A rather disturbing situation has arisen Sri Lanka in recent weeks. The Inspector General of Police has begun to openly challenge the National Police Commission (NPC), which is a constitutional body created by the 17th Amendment to the Constitution. The NPC has powers of appointment, promotion, and disciplinary control over the police in Sri Lanka.
The IGP has openly defied the constitutional position of the NPC and has gone to the media to attack the constitutional authority of the NPC. The implicit position he has taken up is that the powers of appointment, transfer, promotion, and disciplinary control should be vested with him instead, and that the NPC should either fold or come under him. This position is clearly in defiance of the constitution of Sri Lanka.
The Inspector General of Police is only a civil servant.
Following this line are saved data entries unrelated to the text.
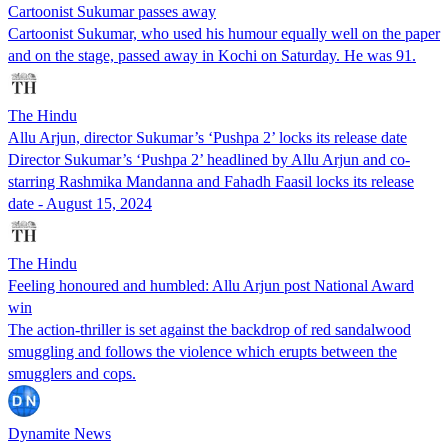
Cartoonist Sukumar passes away
Cartoonist Sukumar, who used his humour equally well on the paper
and on the stage, passed away in Kochi on Saturday. He was 91.
The Hindu
Allu Arjun, director Sukumar’s ‘Pushpa 2’ locks its release date
Director Sukumar’s ‘Pushpa 2’ headlined by Allu Arjun and co-
starring Rashmika Mandanna and Fahadh Faasil locks its release
date - August 15, 2024
The Hindu
Feeling honoured and humbled: Allu Arjun post National Award
win
The action-thriller is set against the backdrop of red sandalwood
smuggling and follows the violence which erupts between the
smugglers and cops.
Dynamite News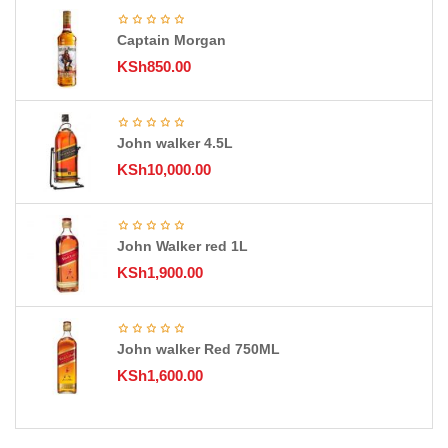
Captain Morgan
KSh
850.00
John walker 4.5L
KSh
10,000.00
John Walker red 1L
KSh
1,900.00
John walker Red 750ML
KSh
1,600.00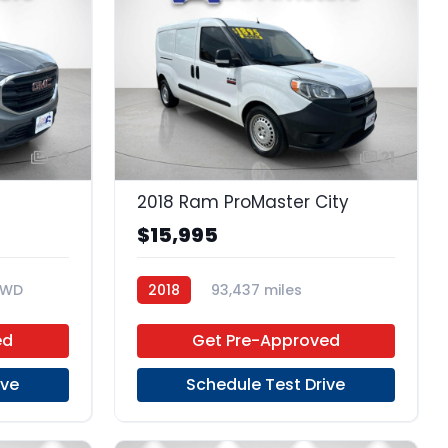
22
21
2018 Ram ProMaster City
$15,995
FWD
2018
93,437 miles
Regular Unleaded
FWD
ed
Get Pre-Approved
ive
Schedule Test Drive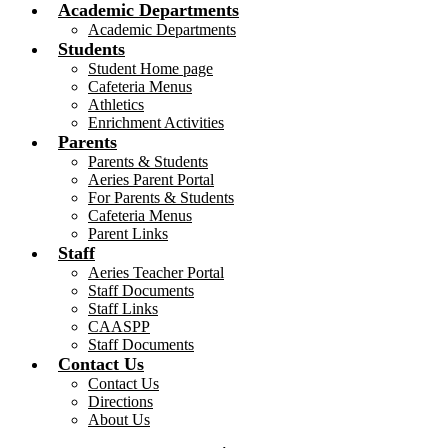
Academic Departments
Academic Departments
Students
Student Home page
Cafeteria Menus
Athletics
Enrichment Activities
Parents
Parents & Students
Aeries Parent Portal
For Parents & Students
Cafeteria Menus
Parent Links
Staff
Aeries Teacher Portal
Staff Documents
Staff Links
CAASPP
Staff Documents
Contact Us
Contact Us
Directions
About Us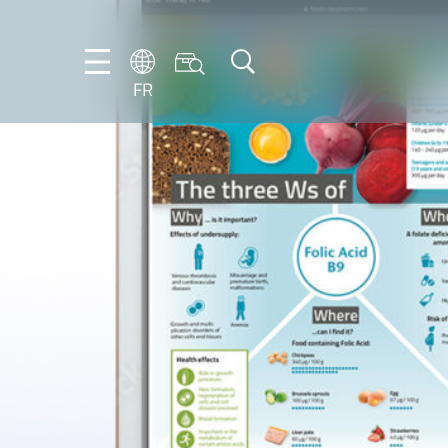
FR
DE
EN
ES
FR
IT
NL
PT-
BR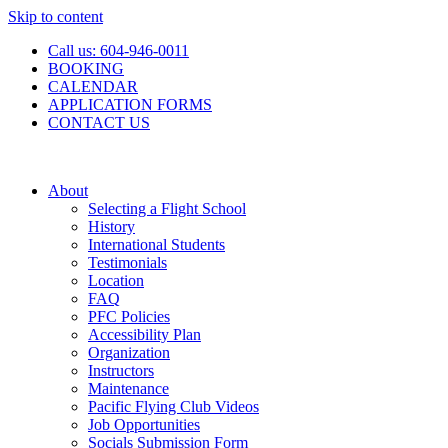
Skip to content
Call us: 604-946-0011
BOOKING
CALENDAR
APPLICATION FORMS
CONTACT US
About
Selecting a Flight School
History
International Students
Testimonials
Location
FAQ
PFC Policies
Accessibility Plan
Organization
Instructors
Maintenance
Pacific Flying Club Videos
Job Opportunities
Socials Submission Form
His powers are determined by law, like that of any other civil servant. The civil servants who become heads of their departments can exercise their power only within the framework of the law. In particular, they must obey the paramount law of the country, which is the constitution. Those who defy the limits of their power and contravene the basic law are acting as illegally as anyone else breaking the law.
The heads of the armed forces and the police also have the function of protecting the constitution. Their positions imply a certain guardianship of the constitution. In a sense they are the executors of trust, and do not have any powers outside the constitution and the law. For a person holding such a post to defy the constitution is to go against the very nature of his or her appointment.
The immediate issue over which the IGP tried to defy the NPCs authority was disciplinary control of the police. The issue flared into the open when the NPC, acting in compliance with the law, wanted officers facing criminal charges in courts to be interdicted, as required by the establishment code of the country. However, before the issue became public, the IGP strongly resisted the NPC, asserting its constitutional authority on disciplinary control of the police. The matter should have been treated as settled when the Supreme Court made an order refusing to grant leave of application for over twenty fundamental-rights applications of interdicted policemen. These policement had sought to challenge their interdictions. However, the IGP has since gone to various channels, further pursuing his opposition to the NPCs authority even after the Supreme Courts decision.
Law enforcement will prove impossible if law enforcers do not respect and obey the law. It is the widespread lawlessness among some members of the police force and the cover-up of that lawlessness by commanding officers that remains the major cause for breakdown of the law in the country. One of the countrys leading jurists, Justice C.G. Weeramantry, former Vice President of the International Court of Justice, recently wrote:
The Sri Lankan law and order situation seems to have reached an all-time low. Respect for law and order has broken down at every level. From the humble police constable seeking to bring an offender to book for a minor violation of street rules all the way to the highest levels, there is a denigration of the authority and rigor of the law and the legal process.
(Published in the Justice page of the Daily Mirror on October 22, 2005)
The AHRC sadly notes that the IGP of the country himself, by his resistance to the constitutional authority of the NPC, is denigrating the authority and rigor of the law and the legal process. We urge that the constitutional authority of the NPC be respected in order to enhance the rule of law, stability, and human rights in the country.